Right. Yeah. Dr. Fava, maybe just one last question. During the last couple of years or so, as you've started seeing this, the data emerge, was there a moment in your mind that, oh, my gosh, there is something here, we definitely need to pursue psychedelics?
I mean, absolutely. There's no question that the data have been extraordinarily promising. You know, in fact, my presentation, I captured some of the things that got really my attention. That said, you know, the question is, you know, how this data will translate into phase III. What's gonna, you know, how do we minimize a placebo response? How do we, you know, all those things, all those small details become very important in phase III programs. You know, as I mentioned, you know, we at Mass General, the CTNI, we're collaborating with Cybin to help them develop the best possible program for phase III.
Thank you so much, sir. Thank you, gentlemen.
Great. Thank you, Elemer.
Thanks for the questions, Elemer.

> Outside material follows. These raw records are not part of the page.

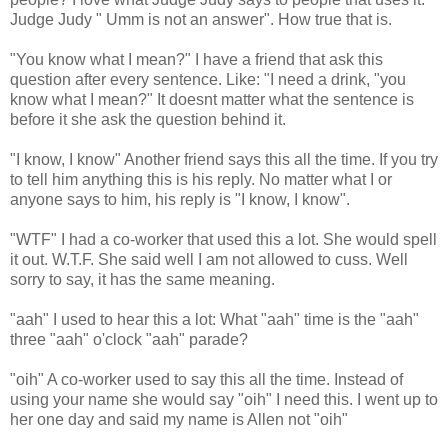
Judge Judy " Umm is not an answer". How true that is.
"You know what I mean?" I have a friend that ask this
question after every sentence. Like: "I need a drink, "you
know what I mean?" It doesnt matter what the sentence is
before it she ask the question behind it.
"I know, I know" Another friend says this all the time. If you try
to tell him anything this is his reply. No matter what I or
anyone says to him, his reply is "I know, I know".
"WTF" I had a co-worker that used this a lot. She would spell
it out. W.T.F. She said well I am not allowed to cuss. Well
sorry to say, it has the same meaning.
"aah" I used to hear this a lot: What "aah" time is the "aah"
three "aah" o'clock "aah" parade?
"oih" A co-worker used to say this all the time. Instead of
using your name she would say "oih" I need this. I went up to
her one day and said my name is Allen not "oih"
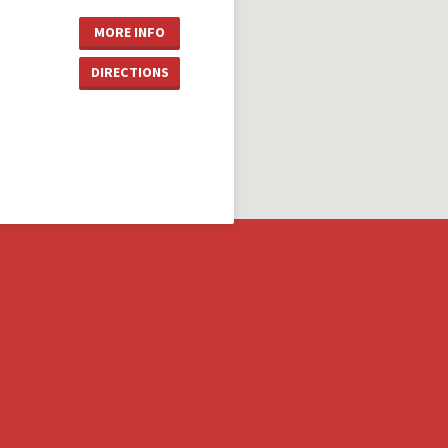
MORE INFO
DIRECTIONS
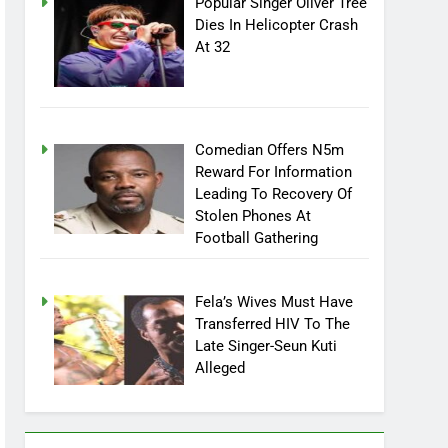
Popular Singer Oliver Tree
Dies In Helicopter Crash
At 32
Comedian Offers N5m
Reward For Information
Leading To Recovery Of
Stolen Phones At
Football Gathering
Fela’s Wives Must Have
Transferred HIV To The
Late Singer-Seun Kuti
Alleged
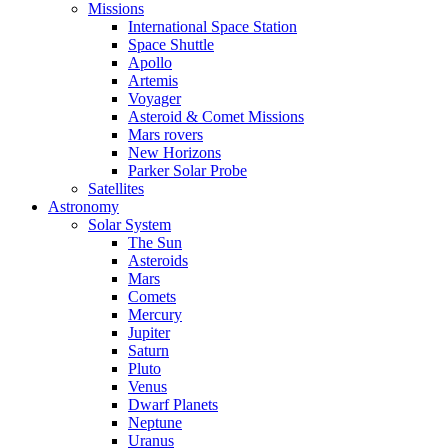
Missions
International Space Station
Space Shuttle
Apollo
Artemis
Voyager
Asteroid & Comet Missions
Mars rovers
New Horizons
Parker Solar Probe
Satellites
Astronomy
Solar System
The Sun
Asteroids
Mars
Comets
Mercury
Jupiter
Saturn
Pluto
Venus
Dwarf Planets
Neptune
Uranus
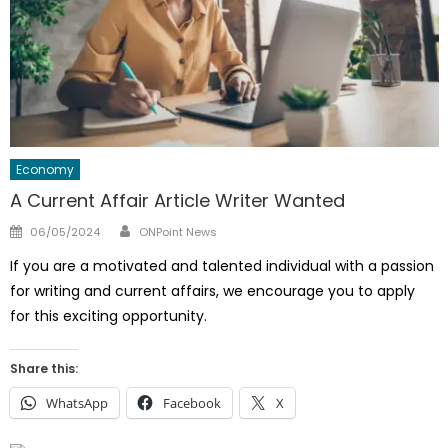
Economy
A Current Affair Article Writer Wanted
Author
Posted
06/05/2024
ONPoint News
on
If you are a motivated and talented individual with a passion
for writing and current affairs, we encourage you to apply
for this exciting opportunity.
Share this:
WhatsApp
Facebook
X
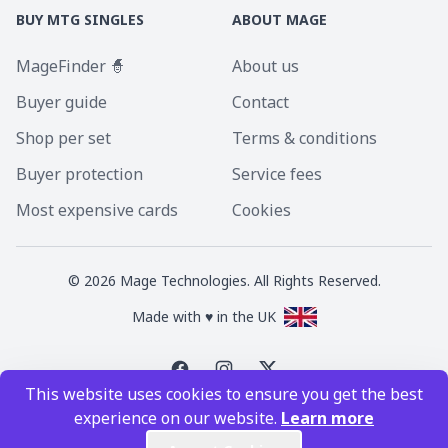
BUY MTG SINGLES
ABOUT MAGE
MageFinder 🧙
About us
Buyer guide
Contact
Shop per set
Terms & conditions
Buyer protection
Service fees
Most expensive cards
Cookies
©
2026
Mage Technologies. All Rights Reserved.
Made with ♥ in the UK
This website uses cookies to ensure you get the best
Magic the Gathering is a registered trademark of Wizards of the Coast
experience on our website.
Learn more
Inc. Magic the Gathering and all MTG images are copyright © Wizards of
the Coast Inc.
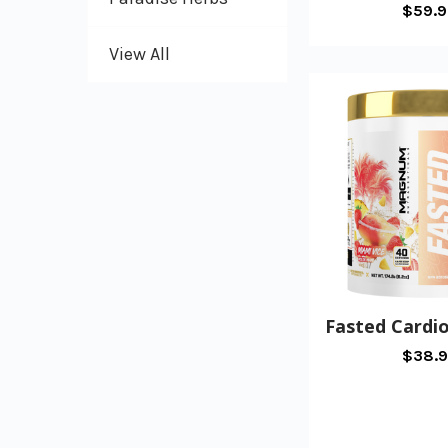
$59.
View All
Fasted Card
$38.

This concludes our question and answer session for today. I'll now turn it back to Doug for quick closing remarks.
Thank you, Tara. Thank you again to all of our speakers for today. In particular, Dr. Fava, thanks for joining us. Always, always a pleasure. I want to thank you all for joining us today and for following the progress of these important programs. Remember, you can download a copy of today's slide deck from our website. Thank you for joining us.